• _Action item_
From the first line to the last, please write out the data exactly.
§
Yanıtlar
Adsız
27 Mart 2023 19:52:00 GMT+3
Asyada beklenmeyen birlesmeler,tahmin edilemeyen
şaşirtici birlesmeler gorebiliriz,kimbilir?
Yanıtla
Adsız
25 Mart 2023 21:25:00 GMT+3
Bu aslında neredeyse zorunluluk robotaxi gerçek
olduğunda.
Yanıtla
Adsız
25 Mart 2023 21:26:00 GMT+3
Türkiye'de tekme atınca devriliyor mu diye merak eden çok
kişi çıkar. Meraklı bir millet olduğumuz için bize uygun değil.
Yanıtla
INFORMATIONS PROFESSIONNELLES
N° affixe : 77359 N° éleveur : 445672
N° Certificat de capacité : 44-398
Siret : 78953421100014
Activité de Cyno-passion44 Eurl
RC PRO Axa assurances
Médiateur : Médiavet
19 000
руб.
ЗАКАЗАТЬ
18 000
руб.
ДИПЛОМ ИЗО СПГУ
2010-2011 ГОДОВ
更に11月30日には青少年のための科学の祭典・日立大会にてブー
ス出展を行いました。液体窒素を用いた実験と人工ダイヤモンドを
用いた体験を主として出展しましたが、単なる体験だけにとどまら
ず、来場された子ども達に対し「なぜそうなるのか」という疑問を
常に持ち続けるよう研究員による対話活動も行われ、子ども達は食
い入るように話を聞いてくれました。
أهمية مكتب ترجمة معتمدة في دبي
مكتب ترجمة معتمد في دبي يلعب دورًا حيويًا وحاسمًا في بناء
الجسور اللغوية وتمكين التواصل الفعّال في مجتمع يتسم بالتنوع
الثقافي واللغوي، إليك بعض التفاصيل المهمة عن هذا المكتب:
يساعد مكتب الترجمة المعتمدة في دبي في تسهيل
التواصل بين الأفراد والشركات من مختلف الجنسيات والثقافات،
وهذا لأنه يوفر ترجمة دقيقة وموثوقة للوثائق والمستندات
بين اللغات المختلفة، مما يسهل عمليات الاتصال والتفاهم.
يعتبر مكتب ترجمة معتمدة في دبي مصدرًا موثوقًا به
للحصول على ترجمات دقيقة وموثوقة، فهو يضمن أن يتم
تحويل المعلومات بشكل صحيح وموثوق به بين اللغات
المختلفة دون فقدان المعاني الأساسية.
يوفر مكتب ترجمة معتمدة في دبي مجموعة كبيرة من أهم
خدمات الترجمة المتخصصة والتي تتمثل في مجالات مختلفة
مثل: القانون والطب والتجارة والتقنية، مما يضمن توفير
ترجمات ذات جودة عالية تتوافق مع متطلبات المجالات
§
• _Output_
Yanıtlar
Adsız
27 Mart 2023 19:52:00 GMT+3
Asyada beklenmeyen birlesmeler,tahmin edilemeyen
şaşirtici birlesmeler gorebiliriz,kimbilir?
Yanıtla
Adsız
25 Mart 2023 21:25:00 GMT+3
Bu aslında neredeyse zorunluluk robotaxi gerçek
olduğunda.
Yanıtla
Adsız
25 Mart 2023 21:26:00 GMT+3
Türkiye'de tekme atınca devriliyor mu diye merak eden çok
kişi çıkar. Meraklı bir millet olduğumuz için bize uygun değil.
Yanıtla
INFORMATIONS PROFESSIONNELLES
N° affixe : 77359 N° éleveur : 445672
N° Certificat de capacité : 44-398
Siret : 78953421100014
Activité de Cyno-passion44 Eurl
RC PRO Axa assurances
Médiateur : Médiavet
19 000
руб.
ЗАКАЗАТЬ
18 000
руб.
ДИПЛОМ ИЗО СПГУ
2010-2011 ГОДОВ
更に11月30日には青少年のための科学の祭典・日立大会にてブー
ス出展を行いました。液体窒素を用いた実験と人工ダイヤモンドを
用いた体験を主として出展しましたが、単なる体験だけにとどまら
ず、来場された子ども達に対し「なぜそうなるのか」という疑問を
常に持ち続けるよう研究員による対話活動も行われ、子ども達は食
い入るように話を聞いてくれました。
أهمية مكتب ترجمة معتمدة في دبي
مكتب ترجمة معتمد في دبي يلعب دورًا حيويًا وحاسمًا في بناء
الجسور اللغوية وتمكين التواصل الفعّال في مجتمع يتسم بالتنوع
الثقافي واللغوي، إليك بعض التفاصيل المهمة عن هذا المكتب:
يساعد مكتب الترجمة المعتمدة في دبي في تسهيل
التواصل بين الأفراد والشركات من مختلف الجنسيات والثقافات،
وهذا لأنه يوفر ترجمة دقيقة وموثوقة للوثائق والمستندات
بين اللغات المختلفة، مما يسهل عمليات الاتصال والتفاهم.
يعتبر مكتب ترجمة معتمدة في دبي مصدرًا موثوقًا به
للحصول على ترجمات دقيقة وموثوقة، فهو يضمن أن يتم
تحويل المعلومات بشكل صحيح وموثوق به بين اللغات
المختلفة دون فقدان المعاني الأساسية.
يوفر مكتب ترجمة معتمدة في دبي مجموعة كبيرة من أهم
خدمات الترجمة المتخصصة والتي تتمثل في مجالات مختلفة
مثل: القانون والطب والتجارة والتقنية، مما يضمن توفير
ترجمات ذات جودة عالية تتوافق مع متطلبات المجالات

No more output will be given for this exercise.